As he had done with The Zombies of Penzance, Richard D’Oyly Carte refused to produce the gory Bloody King Oedipus, convinced that Gilbert & Sullivan’s audience did not want to see the hero of the story gouge both his eyes out after his wife has hanged herself, beautiful music and clever rhymes or not. Gilbert was enraged, but eventually gave in (again) and wrote an entirely new libretto to Sullivan’s finished score, now as the gentle satire Patience, leaving nothing of the original text.
In 2018, Miller was contacted by an American college student in London, who had come across the original manuscript of the full score of Bloody King Oedipus, while cataloguing some newly discovered private papers of Richard D’Oyly Carte’s cousin Maud. There among the correspondence was a letter written by the outraged producer, though evidently never mailed, to the Archbishop of Canterbury, insisting on the excommunication of Gilbert from the Church of England due to his “second un-Christian opera in a row” -- Bloody King Oedipus.
The discovery of this second lost Gilbert & Sullivan horror opera now forces a reexamination of the team’s entire output, and what we thought we knew about their taste in source material. It has already been widely documented that Gilbert urged Sullivan in 1885 to try a Frankenstein adaptation, though Sullivan refused.
And now, at long last, King Oedipus, Queen Jocasta, General Creon, Milo the Herald, and all of Thebes will make their light opera debut. Miller has painstakingly reassembled these rediscovered materials into their original form; and St. Louis composer and orchestrator John Gerdes is reconstructing Sullivan’s music, after doing the same with The Zombies of Penzance.
New Line Theatre will present a public reading of the rediscovered show in January 2020. The company has not yet announced a full production.
For the reading, Dominic Dowdy-Windsor will play King Oedipus; with Kimi Short as Queen Jocasta; Kent Coffel as Gen. Creon; Lindsey Jones as Manto; and Zachary Allen Farmer as Tiresias the Blind Seer, and Milo the Herald, and also Phorbus the Shepherd, with Mara Bollini, Robert Doyle, Melissa Felps, Stephen Henley, Brittany Hester, Ann Hier, Matt Hill, Marshall Jennikngs, Melanie Kozak, Ian McCreary, Sean Michael, and Sarah Porter.
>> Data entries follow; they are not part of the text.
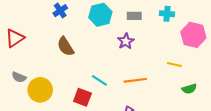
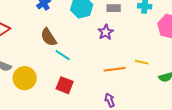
yellow line: (174, 64) -> (142, 62), moved
cyan line: (99, 80) -> (63, 55), moved

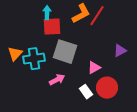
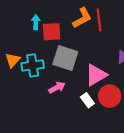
cyan arrow: (47, 13) -> (36, 22), moved
red line: (97, 16) -> (99, 20), turned -40
pink triangle: (94, 68) -> (96, 75), size x1.6

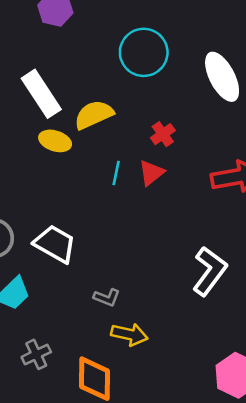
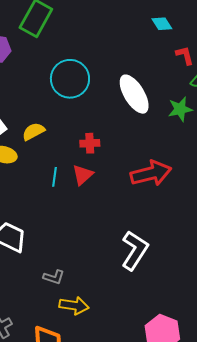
yellow semicircle: (94, 115) -> (33, 131), size x0.7
red cross: (163, 134) -> (90, 143), turned 36

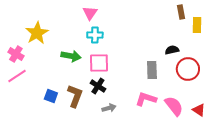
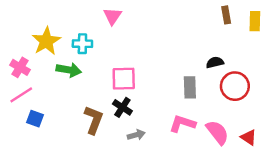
yellow rectangle: (197, 25) -> (255, 21), moved
cyan cross: (95, 35) -> (82, 44), moved
green arrow: (71, 56) -> (69, 70), moved
blue square: (51, 96) -> (35, 119), moved

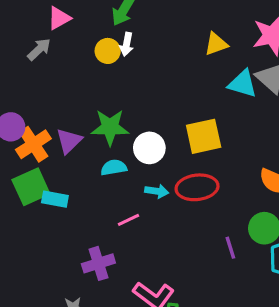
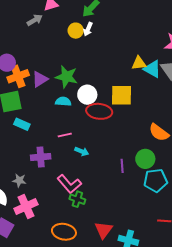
yellow triangle: (216, 44) -> (139, 63), moved
red ellipse: (197, 187) -> (99, 111), moved
cyan arrow: (157, 191) -> (82, 151), moved
cyan rectangle: (55, 199) -> (22, 124), moved

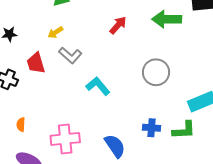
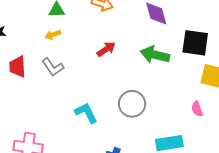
yellow arrow: (55, 32) -> (53, 35), moved
cyan L-shape: (98, 86) -> (86, 113), moved

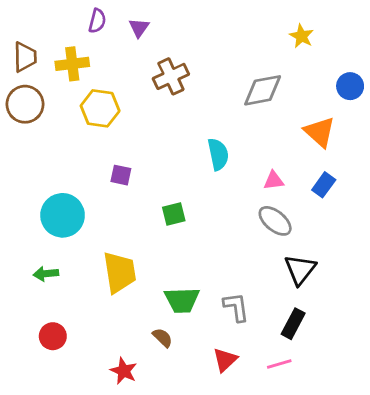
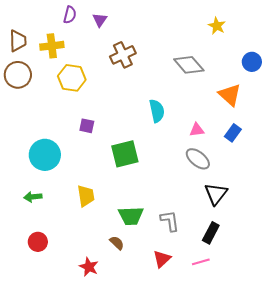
gray diamond: (263, 90) -> (189, 65), turned 60
green square: (174, 214) -> (125, 154), size x1.6
yellow trapezoid: (119, 272) -> (86, 196), size x0.7

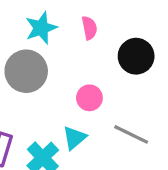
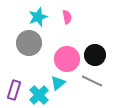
black circle: (136, 56) -> (95, 55), moved
pink circle: (89, 98) -> (67, 59), size x1.6

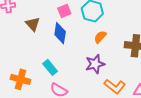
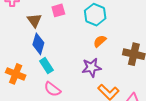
pink square: (64, 11) -> (58, 10), moved
blue diamond: (60, 33) -> (38, 44), moved

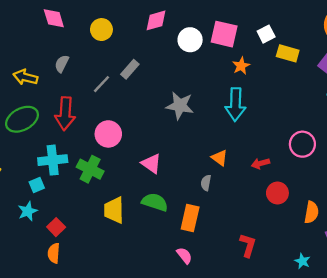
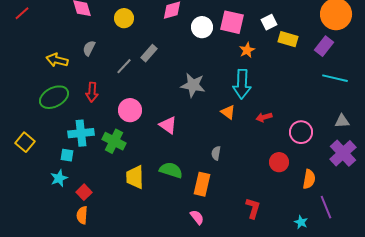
red arrow: (65, 114) -> (92, 92), size x0.7
pink circle: (302, 144) -> (301, 132), moved
orange triangle: (220, 158) -> (228, 112), moved
pink triangle: (151, 163) -> (168, 125), moved
red arrow: (260, 163) -> (264, 117), moved
cyan square: (37, 185) -> (67, 155), turned 32

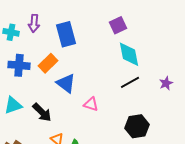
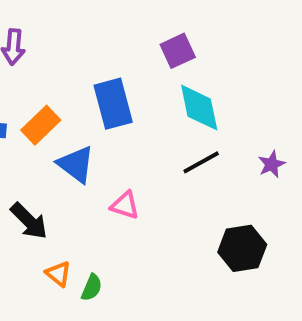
blue rectangle: (66, 34) -> (113, 104), moved
black hexagon: (137, 126) -> (242, 248), moved

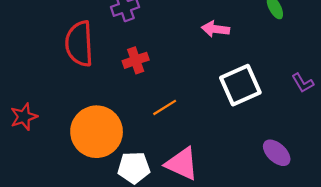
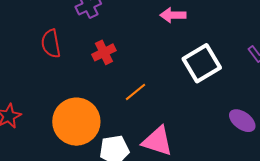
red semicircle: (79, 44) -> (51, 44), size x0.7

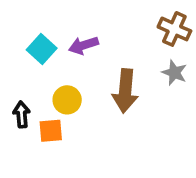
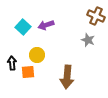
gray star: (174, 73) -> (88, 40), moved
brown arrow: (125, 91) -> (67, 77), moved

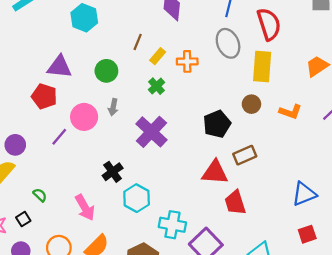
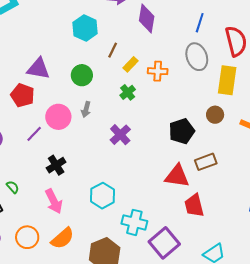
cyan hexagon: (84, 18) -> (85, 28), moved
purple cross: (151, 132) -> (120, 135), size x0.7
black cross: (113, 172) -> (56, 165), moved

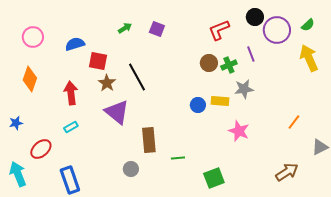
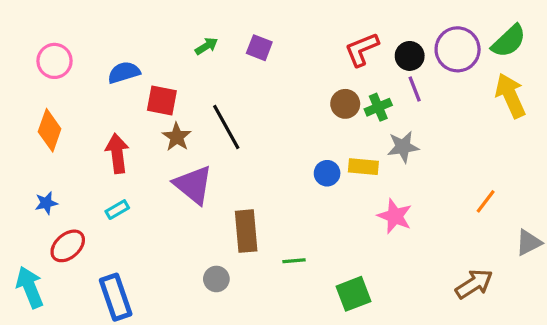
black circle: (255, 17) -> (410, 56), moved
green semicircle: (308, 25) -> (509, 41), size x1.6
blue star: (16, 123) -> (46, 203), moved

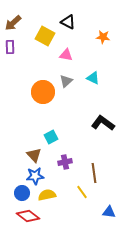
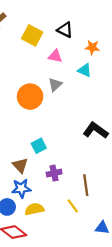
black triangle: (68, 22) -> (65, 30), moved
orange star: (103, 37) -> (92, 47), moved
cyan triangle: (93, 78) -> (85, 70), moved

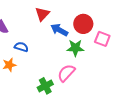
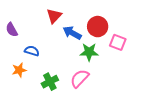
green cross: (45, 86) -> (50, 82), moved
The reading will be directed by Scott Miller and music directed by Nicolas Mario Valdez.
Praise for The Zombies of Penzance
"Another triumph for New Line. . . a hilariously inspired joke."
-- Calvin Wilson, St. Louis Post-Dispatcch
"Both a nightmare and a delight — let's call it a delightmare."
-- Paul Friswold, The Riverfront Times
"Uproarious." -- Jeff Ritter, Critical Blast
"It's amazing. . . so much fun." -- Kevin Brackett, ReviewSTL
"A wonderful whirlwind of apocalyptic delight."
-- Tanya Seale, BroadwayWorld
"Reverently irreverent and witty. . . a delightfully fun, pointedly funny musical."